I think you should be looking at Probabilistic regressors like BayesianRidge if you would like to estimate the uncertainty of your model. An implementation is also avaialble in scikit-learn, also this nice python package based on PyMC3 or directly via PyMC3 itself for instance. In the latter there are examples like for Bayesian regression in Jupyter Notebook with a good explanation.

In principle, Bayesian Models do not return a a single estimate for the model parameters, but a distribution that make it possible to make inferences about new observations as well as to examine our uncertainty in the model. You may find this post useful.
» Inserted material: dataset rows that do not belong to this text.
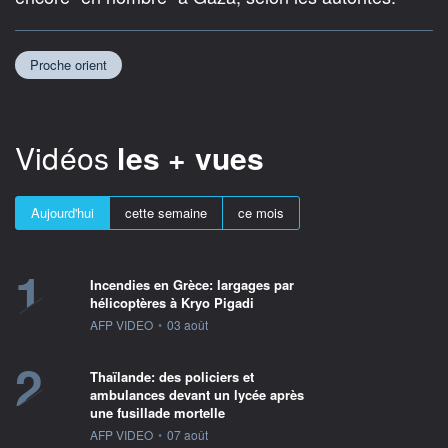
Proche orient
Vidéos
les + vues
Aujourd'hui
cette semaine
ce mois
1
Incendies en Grèce: largages par
hélicoptères à Kryo Pigadi
information fournie par
AFP VIDEO
•
03 août
2
Thaïlande: des policiers et
ambulances devant un lycée après
une fusillade mortelle
information fournie par
AFP VIDEO
•
07 août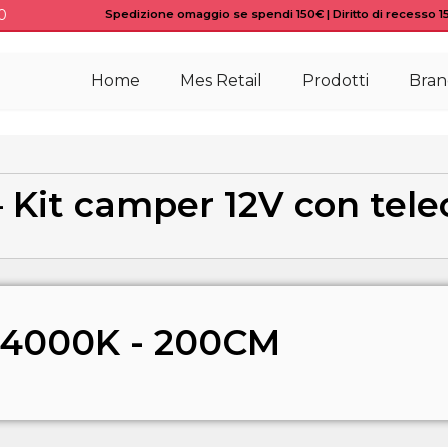
0
Spedizione omaggio se spendi 150€ | Diritto di recesso 15 
Home
Mes Retail
Prodotti
Bran
– Kit camper 12V con te
 4000K - 200CM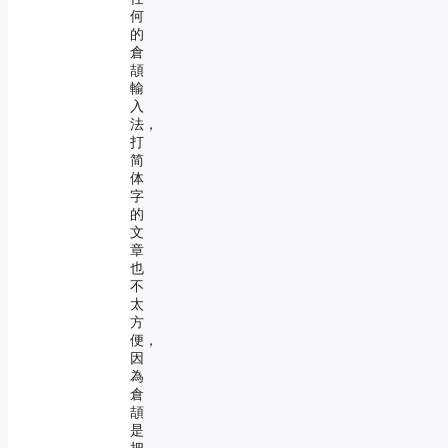
何
的
倉
頡
輸
入
法，
打
简
体
字
的
文
章
也
不
太
方
便，
因
為
倉
頡
是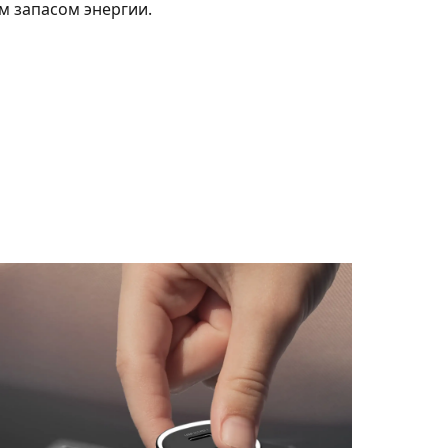
м запасом энергии.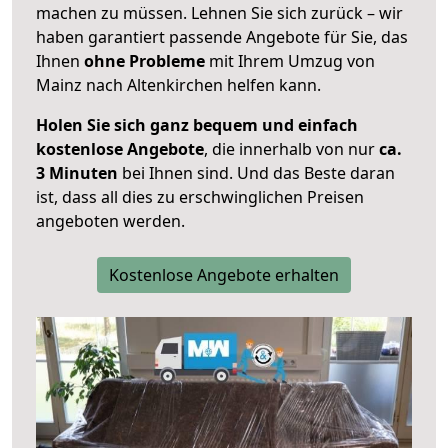
machen zu müssen. Lehnen Sie sich zurück – wir
haben garantiert passende Angebote für Sie, das
Ihnen
ohne Probleme
mit Ihrem Umzug von
Mainz nach Altenkirchen helfen kann.
Holen Sie sich ganz bequem und einfach
kostenlose Angebote
, die innerhalb von nur
ca.
3 Minuten
bei Ihnen sind. Und das Beste daran
ist, dass all dies zu erschwinglichen Preisen
angeboten werden.
Kostenlose Angebote erhalten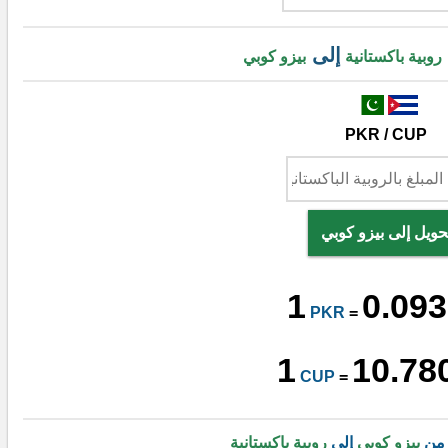
إلى
روبية باكستانية
بيزو كوبي
PKR / CUP
حويل إلى بيزو كوبي
1
0.093
PKR
=
1
10.78
CUP
=
 من
بيزو كوبي
إلى
روبية باكستانية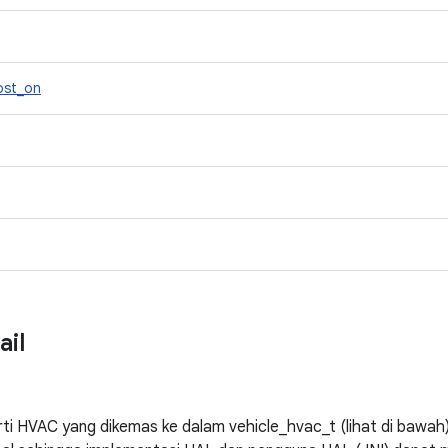
ost_on
ail
i HVAC yang dikemas ke dalam vehicle_hvac_t (lihat di bawah)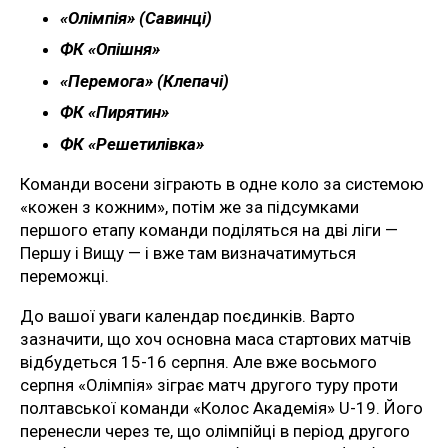
«Олімпія» (Савинці)
ФК «Опішня»
«Перемога» (Клепачі)
ФК «Пирятин»
ФК «Решетилівка»
Команди восени зіграють в одне коло за системою
«кожен з кожним», потім же за підсумками
першого етапу команди поділяться на дві ліги —
Першу і Вищу — і вже там визначатимуться
переможці.
До вашої уваги календар поєдинків. Варто
зазначити, що хоч основна маса стартових матчів
відбудеться 15-16 серпня. Але вже восьмого
серпня «Олімпія» зіграє матч другого туру проти
полтавської команди «Колос Академія» U-19. Його
перенесли через те, що олімпійці в період другого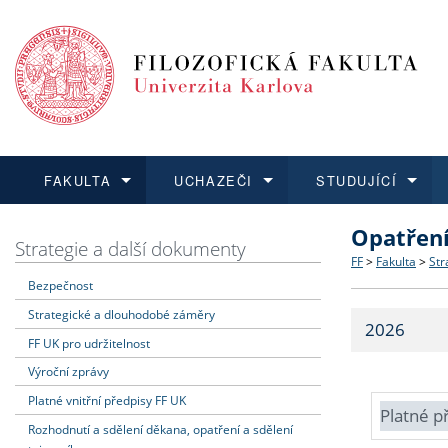
FAKULTA
UCHAZEČI
STUDUJÍCÍ
Opatřen
FAKULTA
UCHAZEČI
STUDUJÍCÍ
VĚDA A VÝZKUM
ZAHRANIČÍ
Struktura a
Co studova
Bakalářsk
O vědě a 
Aktuální n
Strategie a další dokumenty
FF
>
Fakulta
>
Str
Bezpečnost
Dozvědět se více
Podat přihlášku
Dozvědět se více
Dozvědět se více
Dozvědět se více
Strategie 
Učitelské 
Doktorské
Akademické
Vyjíždějící
Strategické a dlouhodobé záměry
2026
Podpora a
Informace 
Rigorózní 
Granty a p
Přijíždějíc
FF UK pro udržitelnost
Výroční zprávy
Absolventi
Vyjíždějíc
Platné vnitřní předpisy FF UK
Platné p
Rozhodnutí a sdělení děkana, opatření a sdělení
Fakultní š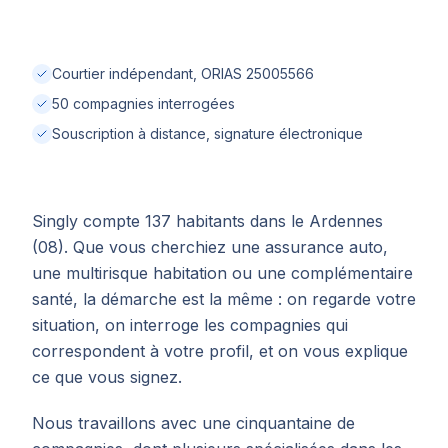
Courtier indépendant, ORIAS 25005566
50 compagnies interrogées
Souscription à distance, signature électronique
Singly compte 137 habitants dans le Ardennes
(08). Que vous cherchiez une assurance auto,
une multirisque habitation ou une complémentaire
santé, la démarche est la même : on regarde votre
situation, on interroge les compagnies qui
correspondent à votre profil, et on vous explique
ce que vous signez.
Nous travaillons avec une cinquantaine de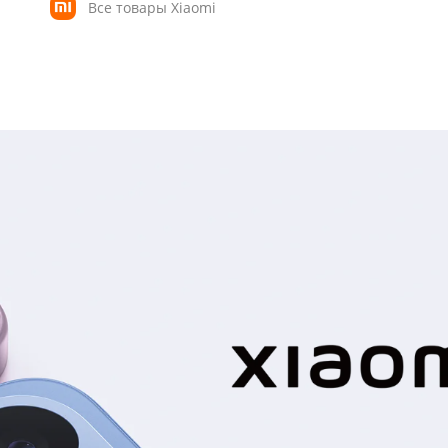
Все товары Xiaomi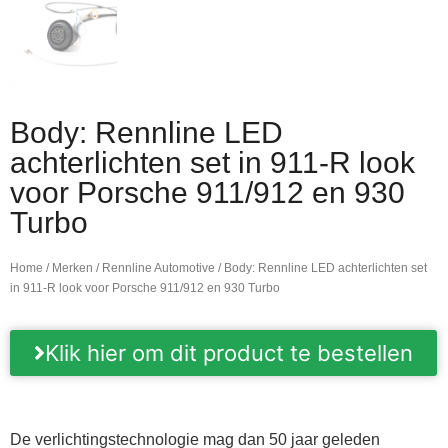
Body: Rennline LED
achterlichten set in 911-R look
voor Porsche 911/912 en 930
Turbo
Home
/
Merken
/
Rennline Automotive
/ Body: Rennline LED achterlichten set
in 911-R look voor Porsche 911/912 en 930 Turbo
Klik hier om dit product te bestellen
De verlichtingstechnologie mag dan 50 jaar geleden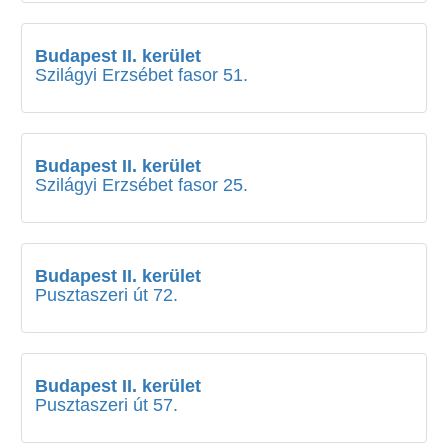
Budapest II. kerület
Szilágyi Erzsébet fasor 51.
Budapest II. kerület
Szilágyi Erzsébet fasor 25.
Budapest II. kerület
Pusztaszeri út 72.
Budapest II. kerület
Pusztaszeri út 57.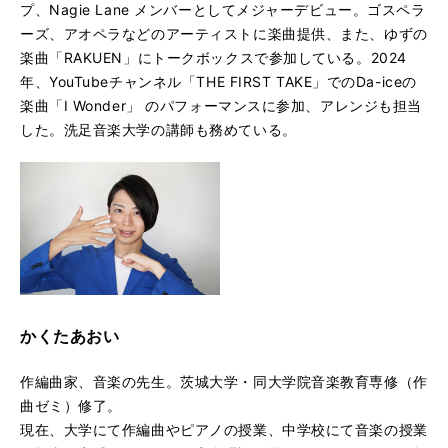
プ、Nagie Lane メンバーとしてメジャーデビュー。ゴスペラ
ーズ、アオペラなどのアーティストに楽曲提供、また、ゆずの
楽曲「RAKUEN」にトークボックスで参加している。2024
年、YouTubeチャンネル「THE FIRST TAKE」でのDa-iceの
楽曲「I Wonder」 のパフォーマンスに参加、アレンジも担当
した。洗足音楽大学の講師も務めている。
かくたあおい
作編曲家、音楽の先生。茨城大学・同大学院音楽教育専修（作
曲ゼミ）修了。
現在、大学にて作編曲やピアノの授業、中学校にて音楽の授業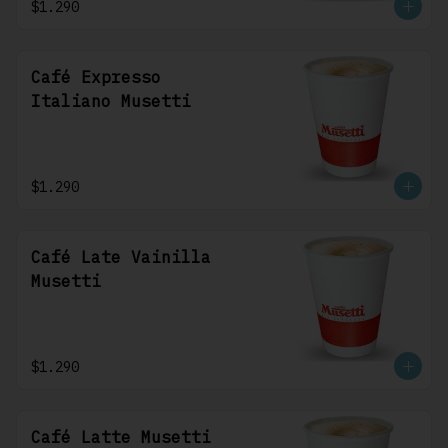
$1.290
Café Expresso
Italiano Musetti
$1.290
Café Late Vainilla
Musetti
$1.290
Café Latte Musetti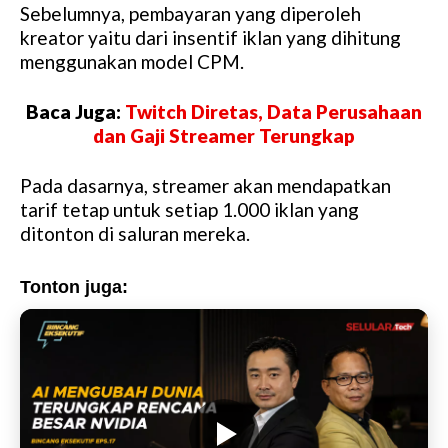
Sebelumnya, pembayaran yang diperoleh
M
kreator yaitu dari insentif iklan yang dihitung
u
menggunakan model CPM.
t
e
Baca Juga:
Twitch Diretas, Data Perusahaan
dan Gaji Streamer Terungkap
Pada dasarnya, streamer akan mendapatkan
tarif tetap untuk setiap 1.000 iklan yang
ditonton di saluran mereka.
Tonton juga: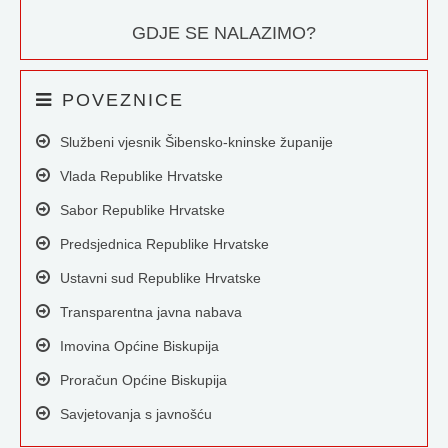
GDJE SE NALAZIMO?
POVEZNICE
Službeni vjesnik Šibensko-kninske županije
Vlada Republike Hrvatske
Sabor Republike Hrvatske
Predsjednica Republike Hrvatske
Ustavni sud Republike Hrvatske
Transparentna javna nabava
Imovina Općine Biskupija
Proračun Općine Biskupija
Savjetovanja s javnošću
Note: Adding a normal prior on the weights as it is done in Bayesian regression, one turn the Least-Squares problem to regularized L2 regression under the hood as well (see the full math. derivation here).

Updated Answer: I totally forgot the classical yet simple and powerful Bootstrap Sampling method to calculate confidence intervals for machine learning algorithms. A textbook definition says:

Bootstrapping is a nonparametric approach to statistical inference that substitutes computation for more traditional distributional assumptions and asymptotic results. A number of advantages:

  • The bootstrap is quite general, although there are some cases in which it fails.
  • Because it does not require distributional assumptions (such as normally distributed errors), the bootstrap can provide more accurate inferences when the data are not well behaved or when the sample size is small.
  • It is possible to apply the bootstrap to statistics with sampling distributions that are difficult to derive, even asymptotically.
  • It is relatively simple to apply the bootstrap to complex data-collection plans (such as stratified and clustered samples).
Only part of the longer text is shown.